Stored items:
-=-=-=-=-
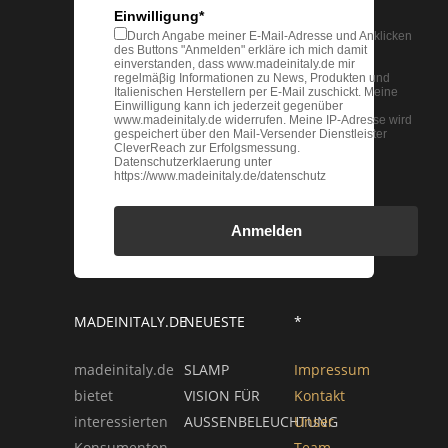
Einwilligung*
Durch Angabe meiner E-Mail-Adresse und Anklicken
des Buttons "Anmelden" erkläre ich mich damit
einverstanden, dass www.madeinitaly.de mir
regelmäβig Informationen zu News, Produkten und
Italienischen Herstellern per E-Mail zuschickt. Meine
Einwilligung kann ich jederzeit gegenüber
www.madeinitaly.de widerrufen. Meine IP-Adresse wird
gespeichert über den Mail-Versender Dienstleister
CleverReach zur Erfolgsmessung.
Datenschutzerklaerung unter
https://www.madeinitaly.de/datenschutz
Anmelden
MADEINITALY.DE
NEUESTE
*
madeinitaly.de
SLAMP
Impressum
bietet
VISION FÜR
Kontakt
interessierten
AUSSENBELEUCHTUNG
Unser
Konsumenten
Team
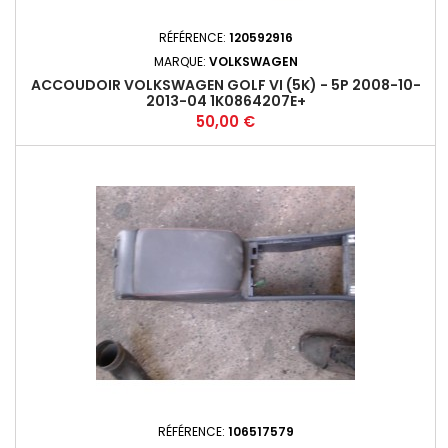
RÉFÉRENCE:
120592916
MARQUE:
VOLKSWAGEN
ACCOUDOIR VOLKSWAGEN GOLF VI (5K) - 5P 2008-10-
2013-04 1K0864207E+
Prix
50,00 €
RÉFÉRENCE:
106517579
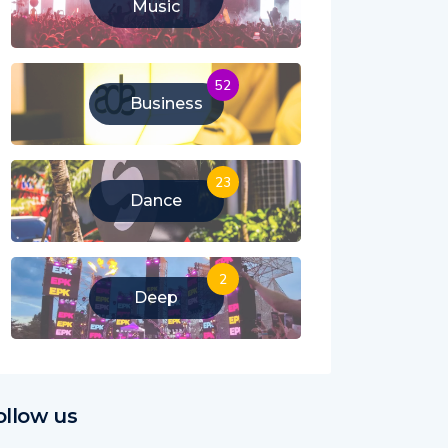
Music
52
Business
23
Dance
2
Deep
ollow us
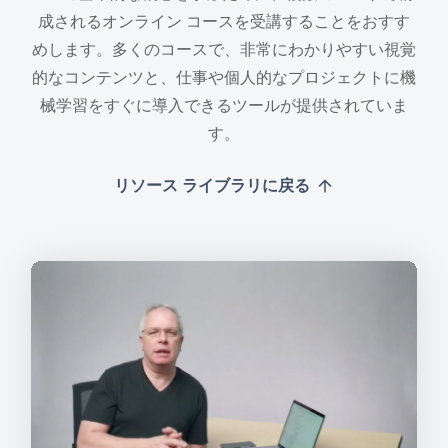
成されるオンライン コースを受講することをおすす
めします。多くのコースで、非常にわかりやすい視覚
的なコンテンツと、仕事や個人的なプロジェクトに機
械学習をすぐに導入できるツールが提供されていま
す。
リソース ライブラリに戻る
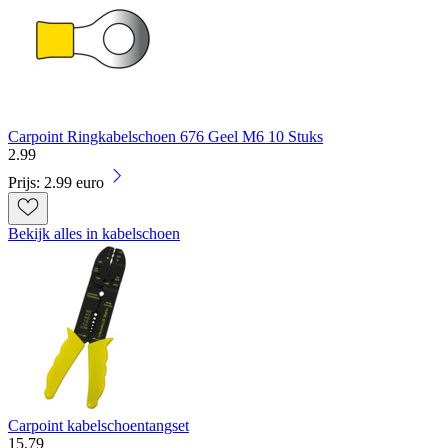
Carpoint Ringkabelschoen 676 Geel M6 10 Stuks
2
.
99
Prijs: 2.99 euro
Bekijk alles in kabelschoen
Carpoint kabelschoentangset
15
.
79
-=-=-=-=-
■ **PROBLEM STATEMENT**
Tally up how many lines in the records contain the string "VOLKSWAGEN". Answer with that figure only.

■ **YOUR RESPONSE**
2